For Japan, the 1964 Games were billed as a ‘Festival of Peace’ following the devastating war the country had experienced 20 years earlier. For volleyball, it was the start of a journey which has seen the sport go from strength to strength in the 50 years since.
With the eyes of the world currently on the Women’s World Championship, it is ironic that women’s volleyball faced an uncertain future in the lead up to the 1964 Olympics.
Volleyball was included on the list of sports featured on the Olympic Programme at the 54th IOC session in 1957 in Bulgaria’s capital Sofia. At the 59th IOC Session held in Athens in 1961, a vote was taken to retain volleyball on the programme of the Games of the XVIII Olympiad in Tokyo.

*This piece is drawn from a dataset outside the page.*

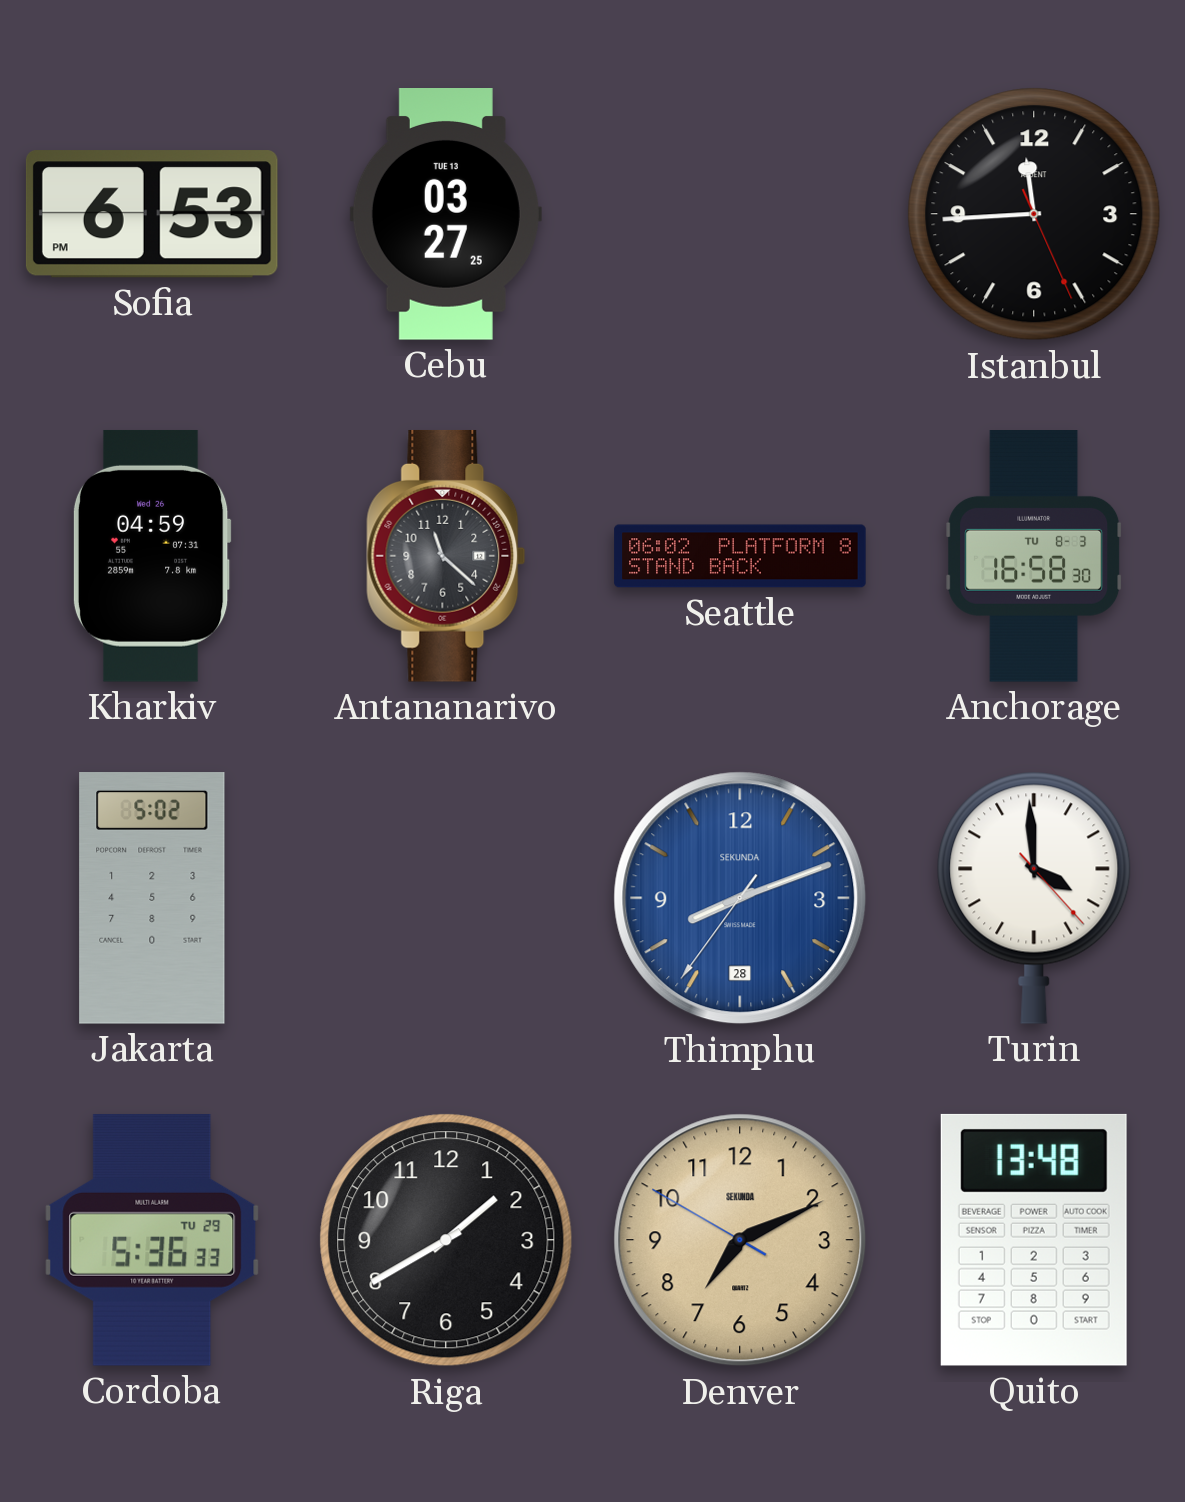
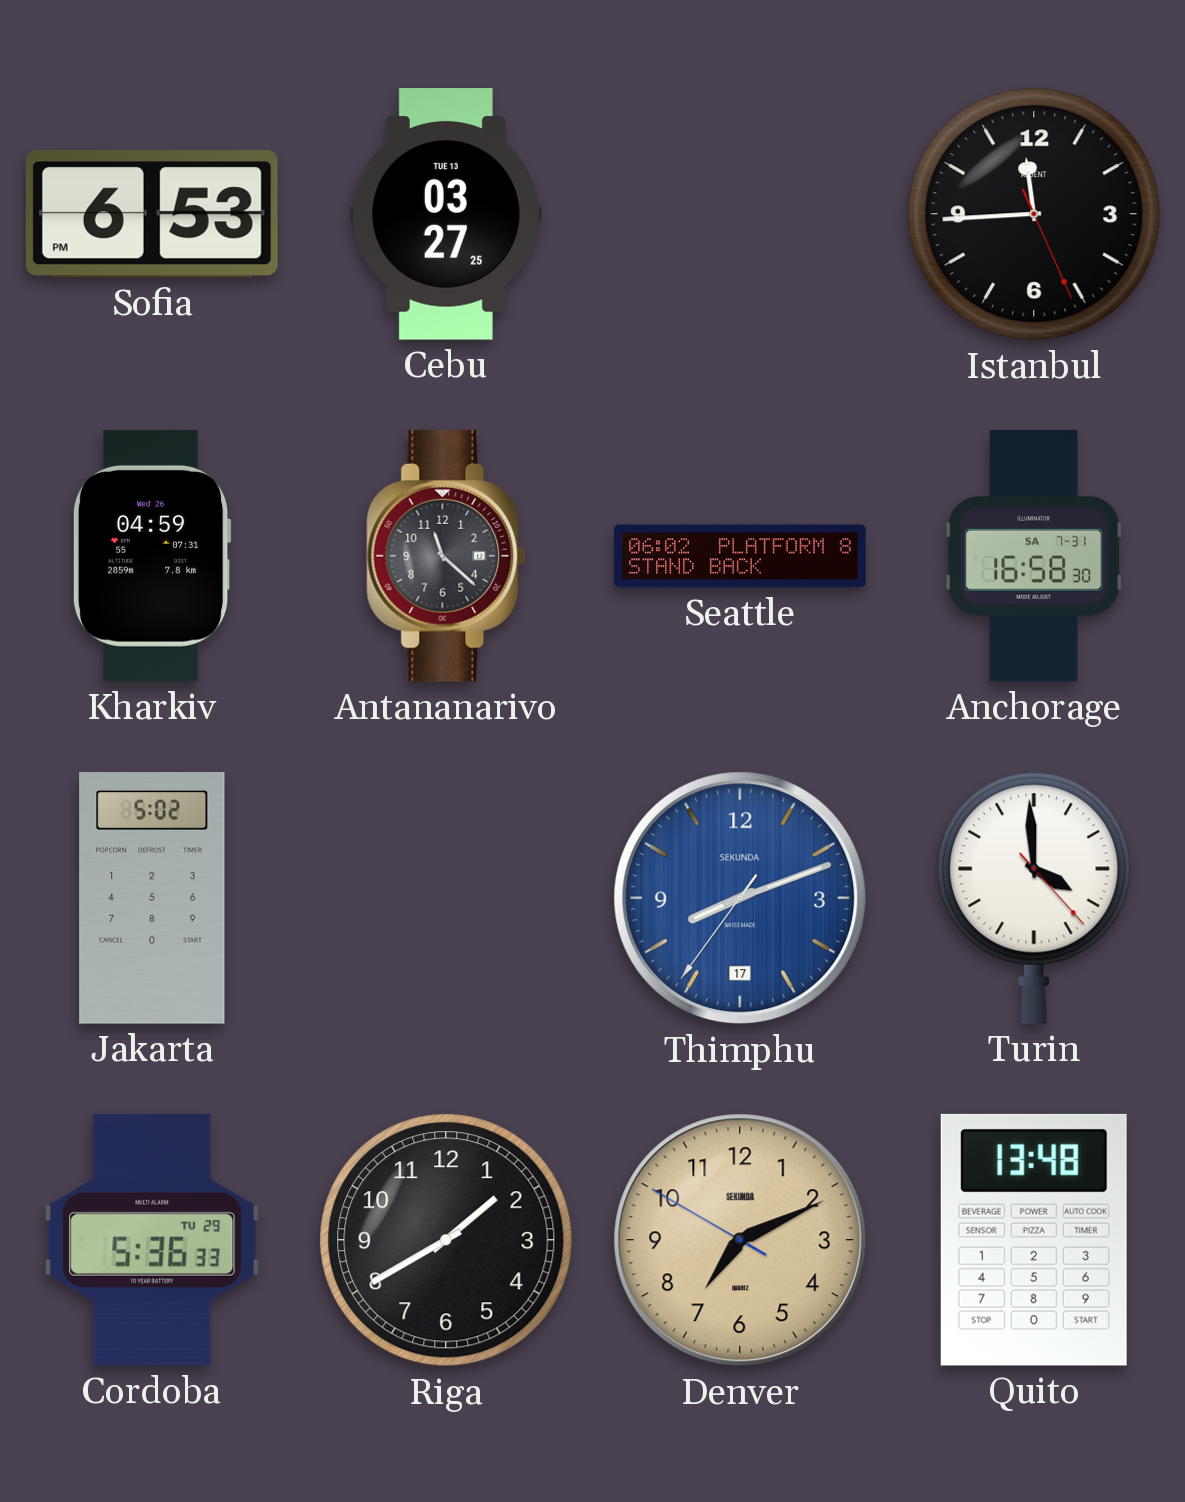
Anchorage date: TU 8-3 -> SA 7-31
Thimphu date: 28 -> 17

However, the International Volleyball Federation’s proposal to include women’s volleyball was rejected and it was only at the 60th IOC Session held in Moscow in 1962 that it was decided that women’s volleyball would also feature at the Games in Tokyo.
Volleyball also made history by being the first women’s team sport to be introduced into the Olympic Games. The women's tournament has featured in Olympic tournaments since, also helping the 24-team Women's World Championship, currently taking place in Italy, to the prominent position it enjoys today.
With Tokyo and Japan as hosts, there was already strong interest in the sport and in the 1964 women’s tournament. Hirofumi Daimatsu’s teams duly sent the home fans into raptures by winning gold, ahead of the USSR and Poland.
USSR’s men confirmed their dominance from the first two FIVB Volleyball Men’s World Championships by winning gold. They edged out Czechoslovakia on points difference, while Japan won bronze.
USSR and Japan dominated the early years of the women’s competition, and while China won at Los Angeles 1984, the USSR claimed one more title at Seoul 1988 before the break-up of the old Eastern Bloc ushered in the age of Cuba, who won a hattrick of titles at Barcelona 1992, Atlanta 1996 and Sydney 2000.
Theirs is a feat that Brazil will aim to match at Rio de Janeiro 2016, having struck gold at Beijing 2008 and London 2012.
The USSR’s men matched their women’s dominance in the early editions of the volleyball tournament at the Olympics. They successfully defended their Tokyo 1964 title at Mexico City 1968 and while Japan and Poland were victorious in the next two Olympics, the USSR returned to winning ways at Moscow 1980.
That was their last Olympic victory though, as the USA won back-to-back golds in 1984 and 1988, before Brazil’s men won the first of their two golds at Barcelona 1992. The South Americans then won a second at Athens 2004, before the USA matched the achievement of the USSR by winning a third gold at Beijing 2008.
The London 2012 Olympic Games, in which Brazil’s women and Russia’s men won gold, was the 13th edition of the Games to feature volleyball. With Brazil’s women out to defend their Olympic gold and their men out to improve on London 2012 and 2014 World Championship silver medals when the Rio de Janeiro 2014 Olympic Games begin, volleyball is guaranteed to have another rich chapter written in its Olympic history.